Previous studies on wallabies have also shown dramatic changes in gut morphology occur in the suckled young and take place while the young are still in the pouch. There is also significant development of the central nervous system in the tammar neonate, but further work is required to determine whether milk has any role in this process.
The putative signalling molecules in milk received by the tammar young during early lactation may help inform us about the role of similar signals for tissue development in the human foetus/neonate by the placenta, amniotic fluid, colostrum and milk. Milk proteins, peptides and microRNAs are of particular interest for their role in signalling development.
Databases showing gene expression in the tammar mammary gland during various stages of development of the neonate may prove useful when interrogating similar datasets derived from cells in human colostrum, milk, placenta and amniotic fluid.
In a study in 2016 we used a minimally invasive approach to get a snapshot of gene expression in the cells present in colostrum and breast milk at specific time points during lactation.The mammary glands from wallabies during the first 100 days post-partum were also analysed and the genes expressed identified.
This dataset was compared with similar datasets for human milk cells collected at day 30 of lactation, cells from colostrum, and other publicly available genomic datasets for human placenta and amniotic fluid. Importantly, the only genes analysed in this study were expressed exclusively at the indicated time point and were identified as coding for secreted proteins.
The data showed about 165 common genes expressed in the tammar mammary gland and all the other databases, but the most significant overlap was between the tammar mammary gland and the colostrum.
Further analysis of colostrum will be required to establish the presence of any putative bioactive proteins/peptides, but our understanding of the evolution of lactation supports an explanation for this observation: the brief transient secretion of colostrum after birth is only seen in eutherians and is the most comparable form of human lactation to that of lactation in marsupials.
As evolution is correlated with increased gestation in humans (and all eutherian mammals), a provocative hypothesis is that if evolution continues in this direction, perhaps in 50 million years eutherians will no longer secrete colostrum and the majority of these critical signalling molecules will be presented preterm to the foetus by the placenta and amniotic fluid.
This comparative approach, although preliminary at this stage, has enormous potential.
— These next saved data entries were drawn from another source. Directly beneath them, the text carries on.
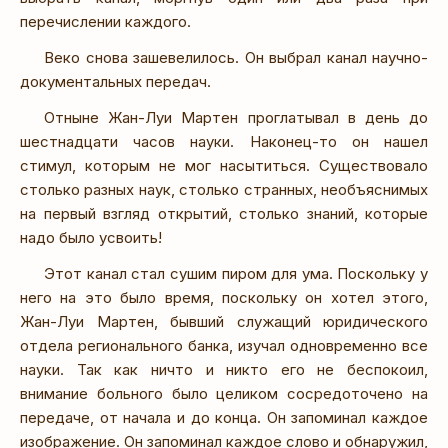
перечислении каждого.
Веко снова зашевелилось. Он выбрал канал научно-
документальных передач.
Отныне Жан-Луи Мартен проглатывал в день до
шестнадцати часов науки. Наконец-то он нашел
стимул, которым не мог насытиться. Существовало
столько разных наук, столько странных, необъяснимых
на первый взгляд открытий, столько знаний, которые
надо было усвоить!
Этот канал стал сушим пиром для ума. Поскольку у
него на это было время, поскольку он хотел этого,
Жан-Луи Мартен, бывший служащий юридического
отдела регионального банка, изучал одновременно все
науки. Так как ничто и никто его не беспокоил,
внимание больного было целиком сосредоточено на
передаче, от начала и до конца. Он запоминал каждое
изображение. Он запоминал каждое слово и обнаружил,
It is clear the marsupial provides a unique opportunity to more easily identify the bioactives that potentially play a role in early development of the eutherian foetus.
The regulation of the lactation cycle in the tammar wallaby is complex and fascinating, and has challenged scientists for many decades – and it is the timed delivery of bioactives in the milk and its role in the development of the suckling young that are of paramount interest.
From a practical perspective, future comparative studies will focus on human colostrum to determine if any of the bioactives secreted could be used in therapeutic approaches to improve health outcomes in significantly preterm babies.
The next generation of fortifiers used in the NICU may benefit from delivering a combination of improved nutrition and human signalling bioactives that have been identified in marsupials and shown to direct improved function of tissues such as the gut, lung and brain.
Kevin Nicholas is an adjunct professor at the Monash Institute of Pharmaceutical Sciences and a Professorial Fellow in the School of Biosciences, University of Melbourne. His interests focus on exploiting an understanding of the evolution of lactation to better identify the function and delivery of milk bioactives.